[[ Records provided open ]]

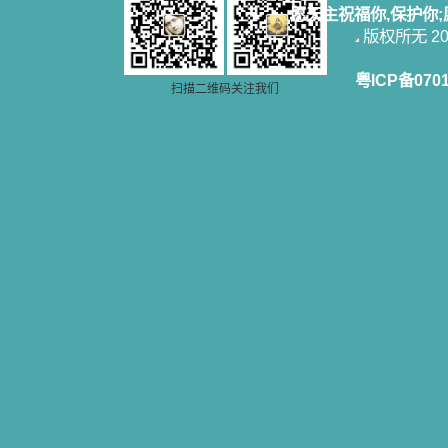
愿天主祝福你,保护你
版权所无 2006
粤ICP备070
扫描二维码关注我们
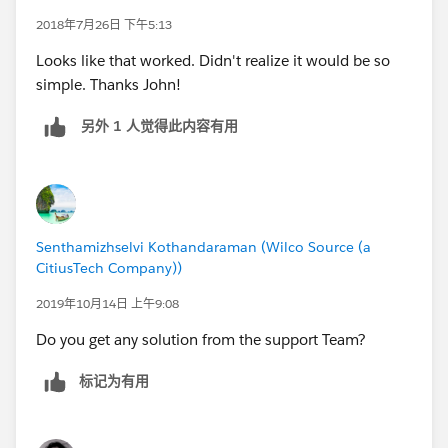
2018年7月26日 下午5:13
Looks like that worked. Didn't realize it would be so
simple. Thanks John!
另外 1 人觉得此内容有用
Senthamizhselvi Kothandaraman (Wilco Source (a
CitiusTech Company))
2019年10月14日 上午9:08
Do you get any solution from the support Team?
标记为有用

[[ Records provided closed ]]

Exercise: With all pictures omitted, repeat every record above word for word.

Your solution:
愿天主祝福你,保护你
版权所无 2006
粤ICP备070
扫描二维码关注我们
2018年7月26日 下午5:13
Looks like that worked. Didn't realize it would be so
simple. Thanks John!
另外 1 人觉得此内容有用
Senthamizhselvi Kothandaraman (Wilco Source (a
CitiusTech Company))
2019年10月14日 上午9:08
Do you get any solution from the support Team?
标记为有用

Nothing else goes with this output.